Every developer has experienced an episode of painful dependency management. Missing libs, “dll hell,” and hours of wasted effort. Been there. It’s painful.

Luckily for those working in the Ruby ecosystem, there is a nice tool that helps with dependency management: RubyGems.

In this post we’ll dive a little deeper into how RubyGems works with your Ruby code to properly load and manage gems. Understanding the load process will better prepare you when things go wrong (and things will, won’t they?) It will also give you insights into how to hook and innovate outside the normal RubyGems’s behaviour if you so choose.

Ruby’s $LOAD_PATH or Where’s my library?!

When you load a dependency via Ruby’s require or load, where does Ruby go to fetch that library? Answer: $LOAD_PATH.

Ruby’s $LOAD_PATH is an array of directories that Ruby will search in to find and load dependencies.

This is what my Mac OS X system Ruby’s $LOAD_PATH looks like (Ruby 1.8.7):

$ irb
irb> $LOAD_PATH
=> ["/opt/local/lib/ruby/site_ruby/1.8", "/opt/local/lib/ruby/site_ruby/1.8/i686-darwin10",
"/opt/local/lib/ruby/site_ruby", "/opt/local/lib/ruby/vendor_ruby/1.8", "/opt/local/lib/ruby/vendor_ruby/1.8/i686-darwin10", "/opt/local/lib/ruby/vendor_ruby", "/opt/local/lib/ruby/1.8", "/opt/local/lib/ruby/1.8/i686-darwin10","."]
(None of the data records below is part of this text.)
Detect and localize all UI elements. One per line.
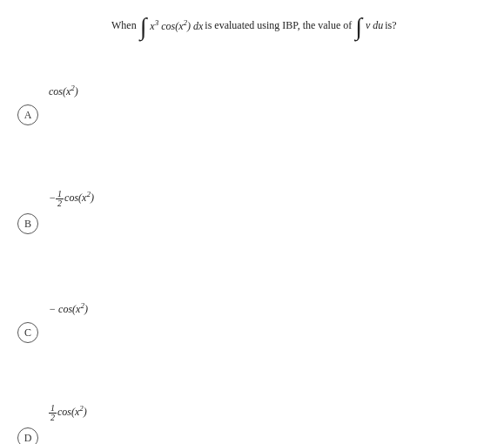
option-a-badge: A: [17, 104, 38, 125]
integral-symbol-2: ∫: [355, 15, 362, 39]
question-mid: is evaluated using IBP, the value of: [205, 19, 352, 32]
integrand-2: v du: [366, 19, 383, 32]
option-c[interactable]: − cos(x2) C: [17, 301, 88, 343]
option-d-text: 12cos(x2): [49, 404, 87, 422]
integrand-1: x3 cos(x2) dx: [150, 18, 203, 33]
integral-symbol-1: ∫: [140, 15, 147, 39]
option-c-text: − cos(x2): [49, 301, 88, 317]
option-c-badge: C: [17, 322, 38, 343]
option-a-text: cos(x2): [49, 84, 78, 99]
question-tail: is?: [385, 19, 396, 32]
option-b-badge: B: [17, 213, 38, 234]
question-pre: When: [111, 19, 137, 32]
option-b-text: −12cos(x2): [49, 190, 94, 208]
option-b[interactable]: −12cos(x2) B: [17, 190, 94, 234]
option-a[interactable]: cos(x2) A: [17, 84, 78, 125]
question-stem: When ∫ x3 cos(x2) dx is evaluated using …: [111, 13, 495, 37]
option-d-badge: D: [17, 427, 38, 444]
option-d[interactable]: 12cos(x2) D: [17, 404, 87, 444]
When I require 'myfile' in my Ruby code (if I am running my system 1.8.7 version), Ruby will try and find the file myfile.rb in one of the directories above and run it. If not, it will raise a LoadError exception.

At a crude level, you could manually drop dependencies in the $LOAD_PATH to load libraries. But programmers are lazy and that’s a lot of work. Wouldn’t it be cool if there was a tool to manage gems for you?

Enter RubyGems.

RubyGems: Painless dependency management

RubyGems is a tool to discover, distribute, manage and build gems. When you install RubyGems (http://docs.rubygems.org/read/chapter/3), it does two things: it writes the source to one of the directories in Ruby’s $LOAD_PATH so you can require 'rubygems' in Ruby and installs the command line tool gem to help manage the gems themselves. They work together: by installing gems in a standard place, RubyGems can then work more intelligently about how to make libraries accessible from Ruby.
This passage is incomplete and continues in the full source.